В метро встала у дверей напротив странной особы. Груди у нее отвисли. Болтались где-то на уровне талии. Длинные неровные зубы. Отросшая челка, разделенная работой сальных желез на сегменты, небрежно разбросана по широкому лбу. Глаза закрыты темными очками. Нетрезвая. Точно так я представляла себе в детстве дэвов из тибетских сказок. Женщина собралась на выход, повернулась, в поле зрения попала ее обнаженная рука. На плече полувыведенная татуировка: наивное сердечко, внутри буквы «А+К». «К» еле угадывалась, ее явно стирали дольше. Ниже – на запястье – пять аккуратных белых полосок, шрамы. Иногда не надо быть гадалкой, чтобы читать прошлое по руке.
Сюрприз! В Афинах тоже есть дворы-колодцы. Зашла в один выпить кофе. Тесный цементный мешок. Два круглых столика (которые не протирали как минимум месяц) заняли всю ширину двора. На стуле шлем, какие-то чипсы. Место на любителя. В глубине кафе сидел владелец – старичок. На двери, тем не менее, надпись: «Закрыто».
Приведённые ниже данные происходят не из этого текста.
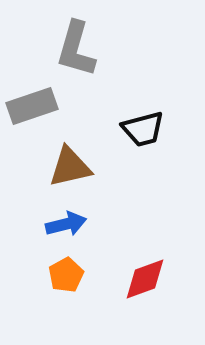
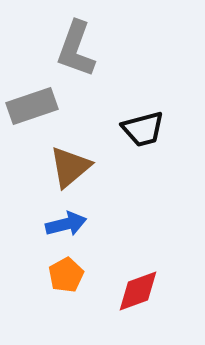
gray L-shape: rotated 4 degrees clockwise
brown triangle: rotated 27 degrees counterclockwise
red diamond: moved 7 px left, 12 px down
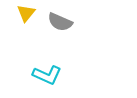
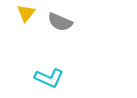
cyan L-shape: moved 2 px right, 3 px down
– А почему вы закрыты? – спросила хозяина.
– А почему вы именно сюда хотите? – ответил он мне. – Вон же за углом еще пять кафе.
– Понимаете, – доверительно начала я. – Понимаете, по утрам я люблю пить кофе одна.
– Понимаю, – радостно кивает старичок. – Конечно, понимаю! Вот и я. Тоже люблю по утрам пить кофе один!
Ветер
Всю ночь какая-то безумная, сварливая женщина била тарелки у меня над ухом. Часа в четыре утра до меня дошло, что это не скандал. Это ветер стучит ставнями в мансарде. Поднялась наверх, закрыла. Прилегла, послушала, как он азартно воет, катая детские игрушки по балкону. Вышла, сняла развешанные с вечера рубашки и простыни, на которых, как на полных парусах, дом рвался в черное небо без звезд.
Днем ветер опять ревел, стонал, потом гонялся за ветками, случайным мусором, раздувал женские юбки и занавески. К обеду взбил коктейль из солнечной жары и острой ледяной прохлады – как опытный бармен, аккуратно, чтобы не перемешать слои, – так вкуснее.
Под вечер с аппетитом рыгнул в лицо морем и пропал.
Чувствую себя брошенной.
Характер
Древние греки, кажется, только тем и занимались, что наблюдали за миром и всему давали определения. В частности, они сообразили, как подытожить особенности поведения человека. Ввели в обиход словцо «характер», модное до сих пор. Некий Феофраст не поленился и коротко описал наиболее распространенные виды характеров. Так что теперь мы знаем, что подразумевали древние, говоря, что человек, скажем, суеверен.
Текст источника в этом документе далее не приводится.